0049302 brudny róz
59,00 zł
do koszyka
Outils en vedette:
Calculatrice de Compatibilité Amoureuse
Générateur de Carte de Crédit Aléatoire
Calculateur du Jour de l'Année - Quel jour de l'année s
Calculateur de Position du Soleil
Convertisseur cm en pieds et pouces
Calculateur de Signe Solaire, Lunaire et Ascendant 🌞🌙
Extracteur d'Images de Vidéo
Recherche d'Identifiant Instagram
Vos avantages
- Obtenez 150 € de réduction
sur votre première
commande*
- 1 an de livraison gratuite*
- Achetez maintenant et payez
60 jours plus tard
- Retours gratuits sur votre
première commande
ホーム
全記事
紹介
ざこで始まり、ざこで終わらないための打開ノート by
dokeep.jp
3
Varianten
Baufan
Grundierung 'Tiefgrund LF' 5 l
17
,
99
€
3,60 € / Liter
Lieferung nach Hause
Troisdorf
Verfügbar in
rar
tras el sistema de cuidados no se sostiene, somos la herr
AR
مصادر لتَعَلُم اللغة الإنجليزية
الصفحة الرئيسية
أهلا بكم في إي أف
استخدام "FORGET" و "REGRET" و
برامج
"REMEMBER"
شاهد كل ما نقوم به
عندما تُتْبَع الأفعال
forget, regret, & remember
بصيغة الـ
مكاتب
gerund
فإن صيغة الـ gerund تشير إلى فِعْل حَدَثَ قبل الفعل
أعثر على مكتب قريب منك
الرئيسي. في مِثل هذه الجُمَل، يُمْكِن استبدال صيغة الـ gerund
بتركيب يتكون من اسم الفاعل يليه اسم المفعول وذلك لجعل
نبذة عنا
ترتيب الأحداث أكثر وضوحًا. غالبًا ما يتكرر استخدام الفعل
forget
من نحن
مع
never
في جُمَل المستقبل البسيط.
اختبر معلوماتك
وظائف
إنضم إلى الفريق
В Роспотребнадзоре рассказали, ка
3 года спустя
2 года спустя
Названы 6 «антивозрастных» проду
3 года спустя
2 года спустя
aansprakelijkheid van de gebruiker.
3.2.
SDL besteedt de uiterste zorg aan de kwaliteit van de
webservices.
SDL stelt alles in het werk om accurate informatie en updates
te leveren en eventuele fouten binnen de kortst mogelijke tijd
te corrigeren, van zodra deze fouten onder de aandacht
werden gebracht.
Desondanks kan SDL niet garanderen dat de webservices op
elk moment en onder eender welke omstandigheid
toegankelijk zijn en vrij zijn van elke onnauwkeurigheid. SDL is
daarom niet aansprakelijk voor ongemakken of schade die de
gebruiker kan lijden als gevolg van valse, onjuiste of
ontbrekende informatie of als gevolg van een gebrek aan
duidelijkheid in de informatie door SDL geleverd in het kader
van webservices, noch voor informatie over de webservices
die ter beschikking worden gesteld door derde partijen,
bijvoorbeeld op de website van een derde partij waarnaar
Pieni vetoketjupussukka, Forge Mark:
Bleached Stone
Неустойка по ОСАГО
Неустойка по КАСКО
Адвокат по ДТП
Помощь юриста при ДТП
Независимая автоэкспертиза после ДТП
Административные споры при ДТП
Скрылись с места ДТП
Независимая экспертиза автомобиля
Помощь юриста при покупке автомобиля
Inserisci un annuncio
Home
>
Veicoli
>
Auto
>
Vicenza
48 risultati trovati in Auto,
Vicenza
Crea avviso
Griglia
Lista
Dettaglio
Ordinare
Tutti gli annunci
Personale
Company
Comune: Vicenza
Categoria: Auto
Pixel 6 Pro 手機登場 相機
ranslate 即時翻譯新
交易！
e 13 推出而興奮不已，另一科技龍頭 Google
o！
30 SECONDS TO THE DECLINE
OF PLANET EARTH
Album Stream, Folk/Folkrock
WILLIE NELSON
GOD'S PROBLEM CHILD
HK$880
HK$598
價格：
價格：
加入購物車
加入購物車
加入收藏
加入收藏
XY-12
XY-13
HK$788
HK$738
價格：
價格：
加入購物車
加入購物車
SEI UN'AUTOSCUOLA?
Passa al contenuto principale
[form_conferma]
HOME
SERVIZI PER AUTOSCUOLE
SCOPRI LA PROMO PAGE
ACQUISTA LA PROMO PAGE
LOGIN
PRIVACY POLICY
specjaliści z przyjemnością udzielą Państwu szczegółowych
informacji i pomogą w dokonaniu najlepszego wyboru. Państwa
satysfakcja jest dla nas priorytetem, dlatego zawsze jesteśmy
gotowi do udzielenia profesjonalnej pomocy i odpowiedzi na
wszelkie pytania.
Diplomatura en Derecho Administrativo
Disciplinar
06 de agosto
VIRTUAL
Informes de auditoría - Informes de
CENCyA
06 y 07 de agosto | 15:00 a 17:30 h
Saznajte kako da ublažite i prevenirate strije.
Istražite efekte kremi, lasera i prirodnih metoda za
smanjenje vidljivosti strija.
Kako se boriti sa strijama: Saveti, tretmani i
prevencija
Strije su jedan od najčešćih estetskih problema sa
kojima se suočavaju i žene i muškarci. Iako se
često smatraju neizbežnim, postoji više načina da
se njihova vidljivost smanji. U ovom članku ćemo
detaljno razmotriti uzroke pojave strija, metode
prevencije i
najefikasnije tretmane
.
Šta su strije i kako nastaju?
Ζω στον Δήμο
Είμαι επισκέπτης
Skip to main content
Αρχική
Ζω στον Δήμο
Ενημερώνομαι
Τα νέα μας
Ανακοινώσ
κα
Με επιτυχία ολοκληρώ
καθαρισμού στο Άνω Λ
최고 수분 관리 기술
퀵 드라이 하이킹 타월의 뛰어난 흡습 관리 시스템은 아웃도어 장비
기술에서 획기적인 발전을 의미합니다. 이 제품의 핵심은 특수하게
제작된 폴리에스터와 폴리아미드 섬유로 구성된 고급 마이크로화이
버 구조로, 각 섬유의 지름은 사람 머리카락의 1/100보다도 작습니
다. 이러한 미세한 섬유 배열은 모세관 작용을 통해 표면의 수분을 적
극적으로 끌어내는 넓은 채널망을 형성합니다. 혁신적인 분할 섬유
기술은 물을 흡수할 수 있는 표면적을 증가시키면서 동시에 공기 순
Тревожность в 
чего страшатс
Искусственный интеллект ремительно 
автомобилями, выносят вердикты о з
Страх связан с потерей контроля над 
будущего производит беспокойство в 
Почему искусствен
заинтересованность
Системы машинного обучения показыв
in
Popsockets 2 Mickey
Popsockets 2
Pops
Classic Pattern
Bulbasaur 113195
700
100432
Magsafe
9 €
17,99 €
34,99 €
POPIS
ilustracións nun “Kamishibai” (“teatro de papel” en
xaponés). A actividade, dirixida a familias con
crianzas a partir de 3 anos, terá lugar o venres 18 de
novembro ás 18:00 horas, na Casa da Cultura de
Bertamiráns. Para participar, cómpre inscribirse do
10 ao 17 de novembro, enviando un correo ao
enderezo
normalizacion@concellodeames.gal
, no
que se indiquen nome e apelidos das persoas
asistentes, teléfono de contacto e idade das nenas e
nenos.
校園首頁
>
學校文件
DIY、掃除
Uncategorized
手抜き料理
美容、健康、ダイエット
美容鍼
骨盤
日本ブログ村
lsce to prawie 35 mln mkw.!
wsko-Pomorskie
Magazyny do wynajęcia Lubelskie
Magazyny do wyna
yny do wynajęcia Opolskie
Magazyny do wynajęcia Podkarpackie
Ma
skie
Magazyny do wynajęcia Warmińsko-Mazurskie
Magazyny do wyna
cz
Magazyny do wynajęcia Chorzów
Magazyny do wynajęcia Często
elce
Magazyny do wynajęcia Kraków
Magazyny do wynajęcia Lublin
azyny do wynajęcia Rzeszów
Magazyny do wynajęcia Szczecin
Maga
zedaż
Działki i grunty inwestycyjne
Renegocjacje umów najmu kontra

+++++

**WORK ORDER**
Repeat all of the material, exactly as it reads.

**REPLY TO THE EXERCISE**
0049302 brudny róz
59,00 zł
do koszyka
Outils en vedette:
Calculatrice de Compatibilité Amoureuse
Générateur de Carte de Crédit Aléatoire
Calculateur du Jour de l'Année - Quel jour de l'année s
Calculateur de Position du Soleil
Convertisseur cm en pieds et pouces
Calculateur de Signe Solaire, Lunaire et Ascendant 🌞🌙
Extracteur d'Images de Vidéo
Recherche d'Identifiant Instagram
Vos avantages
- Obtenez 150 € de réduction
sur votre première
commande*
- 1 an de livraison gratuite*
- Achetez maintenant et payez
60 jours plus tard
- Retours gratuits sur votre
première commande
ホーム
全記事
紹介
ざこで始まり、ざこで終わらないための打開ノート by
dokeep.jp
3
Varianten
Baufan
Grundierung 'Tiefgrund LF' 5 l
17
,
99
€
3,60 € / Liter
Lieferung nach Hause
Troisdorf
Verfügbar in
rar
tras el sistema de cuidados no se sostiene, somos la herr
AR
مصادر لتَعَلُم اللغة الإنجليزية
الصفحة الرئيسية
أهلا بكم في إي أف
استخدام "FORGET" و "REGRET" و
برامج
"REMEMBER"
شاهد كل ما نقوم به
عندما تُتْبَع الأفعال
forget, regret, & remember
بصيغة الـ
مكاتب
gerund
فإن صيغة الـ gerund تشير إلى فِعْل حَدَثَ قبل الفعل
أعثر على مكتب قريب منك
الرئيسي. في مِثل هذه الجُمَل، يُمْكِن استبدال صيغة الـ gerund
بتركيب يتكون من اسم الفاعل يليه اسم المفعول وذلك لجعل
نبذة عنا
ترتيب الأحداث أكثر وضوحًا. غالبًا ما يتكرر استخدام الفعل
forget
من نحن
مع
never
في جُمَل المستقبل البسيط.
اختبر معلوماتك
وظائف
إنضم إلى الفريق
В Роспотребнадзоре рассказали, ка
3 года спустя
2 года спустя
Названы 6 «антивозрастных» проду
3 года спустя
2 года спустя
aansprakelijkheid van de gebruiker.
3.2.
SDL besteedt de uiterste zorg aan de kwaliteit van de
webservices.
SDL stelt alles in het werk om accurate informatie en updates
te leveren en eventuele fouten binnen de kortst mogelijke tijd
te corrigeren, van zodra deze fouten onder de aandacht
werden gebracht.
Desondanks kan SDL niet garanderen dat de webservices op
elk moment en onder eender welke omstandigheid
toegankelijk zijn en vrij zijn van elke onnauwkeurigheid. SDL is
daarom niet aansprakelijk voor ongemakken of schade die de
gebruiker kan lijden als gevolg van valse, onjuiste of
ontbrekende informatie of als gevolg van een gebrek aan
duidelijkheid in de informatie door SDL geleverd in het kader
van webservices, noch voor informatie over de webservices
die ter beschikking worden gesteld door derde partijen,
bijvoorbeeld op de website van een derde partij waarnaar
Pieni vetoketjupussukka, Forge Mark:
Bleached Stone
Неустойка по ОСАГО
Неустойка по КАСКО
Адвокат по ДТП
Помощь юриста при ДТП
Независимая автоэкспертиза после ДТП
Административные споры при ДТП
Скрылись с места ДТП
Независимая экспертиза автомобиля
Помощь юриста при покупке автомобиля
Inserisci un annuncio
Home
>
Veicoli
>
Auto
>
Vicenza
48 risultati trovati in Auto,
Vicenza
Crea avviso
Griglia
Lista
Dettaglio
Ordinare
Tutti gli annunci
Personale
Company
Comune: Vicenza
Categoria: Auto
Pixel 6 Pro 手機登場 相機
ranslate 即時翻譯新
交易！
e 13 推出而興奮不已，另一科技龍頭 Google
o！
30 SECONDS TO THE DECLINE
OF PLANET EARTH
Album Stream, Folk/Folkrock
WILLIE NELSON
GOD'S PROBLEM CHILD
HK$880
HK$598
價格：
價格：
加入購物車
加入購物車
加入收藏
加入收藏
XY-12
XY-13
HK$788
HK$738
價格：
價格：
加入購物車
加入購物車
SEI UN'AUTOSCUOLA?
Passa al contenuto principale
[form_conferma]
HOME
SERVIZI PER AUTOSCUOLE
SCOPRI LA PROMO PAGE
ACQUISTA LA PROMO PAGE
LOGIN
PRIVACY POLICY
specjaliści z przyjemnością udzielą Państwu szczegółowych
informacji i pomogą w dokonaniu najlepszego wyboru. Państwa
satysfakcja jest dla nas priorytetem, dlatego zawsze jesteśmy
gotowi do udzielenia profesjonalnej pomocy i odpowiedzi na
wszelkie pytania.
Diplomatura en Derecho Administrativo
Disciplinar
06 de agosto
VIRTUAL
Informes de auditoría - Informes de
CENCyA
06 y 07 de agosto | 15:00 a 17:30 h
Saznajte kako da ublažite i prevenirate strije.
Istražite efekte kremi, lasera i prirodnih metoda za
smanjenje vidljivosti strija.
Kako se boriti sa strijama: Saveti, tretmani i
prevencija
Strije su jedan od najčešćih estetskih problema sa
kojima se suočavaju i žene i muškarci. Iako se
često smatraju neizbežnim, postoji više načina da
se njihova vidljivost smanji. U ovom članku ćemo
detaljno razmotriti uzroke pojave strija, metode
prevencije i
najefikasnije tretmane
.
Šta su strije i kako nastaju?
Ζω στον Δήμο
Είμαι επισκέπτης
Skip to main content
Αρχική
Ζω στον Δήμο
Ενημερώνομαι
Τα νέα μας
Ανακοινώσ
κα
Με επιτυχία ολοκληρώ
καθαρισμού στο Άνω Λ
최고 수분 관리 기술
퀵 드라이 하이킹 타월의 뛰어난 흡습 관리 시스템은 아웃도어 장비
기술에서 획기적인 발전을 의미합니다. 이 제품의 핵심은 특수하게
제작된 폴리에스터와 폴리아미드 섬유로 구성된 고급 마이크로화이
버 구조로, 각 섬유의 지름은 사람 머리카락의 1/100보다도 작습니
다. 이러한 미세한 섬유 배열은 모세관 작용을 통해 표면의 수분을 적
극적으로 끌어내는 넓은 채널망을 형성합니다. 혁신적인 분할 섬유
기술은 물을 흡수할 수 있는 표면적을 증가시키면서 동시에 공기 순
Тревожность в 
чего страшатс
Искусственный интеллект ремительно 
автомобилями, выносят вердикты о з
Страх связан с потерей контроля над 
будущего производит беспокойство в 
Почему искусствен
заинтересованность
Системы машинного обучения показыв
in
Popsockets 2 Mickey
Popsockets 2
Pops
Classic Pattern
Bulbasaur 113195
700
100432
Magsafe
9 €
17,99 €
34,99 €
POPIS
ilustracións nun “Kamishibai” (“teatro de papel” en
xaponés). A actividade, dirixida a familias con
crianzas a partir de 3 anos, terá lugar o venres 18 de
novembro ás 18:00 horas, na Casa da Cultura de
Bertamiráns. Para participar, cómpre inscribirse do
10 ao 17 de novembro, enviando un correo ao
enderezo
normalizacion@concellodeames.gal
, no
que se indiquen nome e apelidos das persoas
asistentes, teléfono de contacto e idade das nenas e
nenos.
校園首頁
>
學校文件
DIY、掃除
Uncategorized
手抜き料理
美容、健康、ダイエット
美容鍼
骨盤
日本ブログ村
lsce to prawie 35 mln mkw.!
wsko-Pomorskie
Magazyny do wynajęcia Lubelskie
Magazyny do wyna
yny do wynajęcia Opolskie
Magazyny do wynajęcia Podkarpackie
Ma
skie
Magazyny do wynajęcia Warmińsko-Mazurskie
Magazyny do wyna
cz
Magazyny do wynajęcia Chorzów
Magazyny do wynajęcia Często
elce
Magazyny do wynajęcia Kraków
Magazyny do wynajęcia Lublin
azyny do wynajęcia Rzeszów
Magazyny do wynajęcia Szczecin
Maga
zedaż
Działki i grunty inwestycyjne
Renegocjacje umów najmu kontra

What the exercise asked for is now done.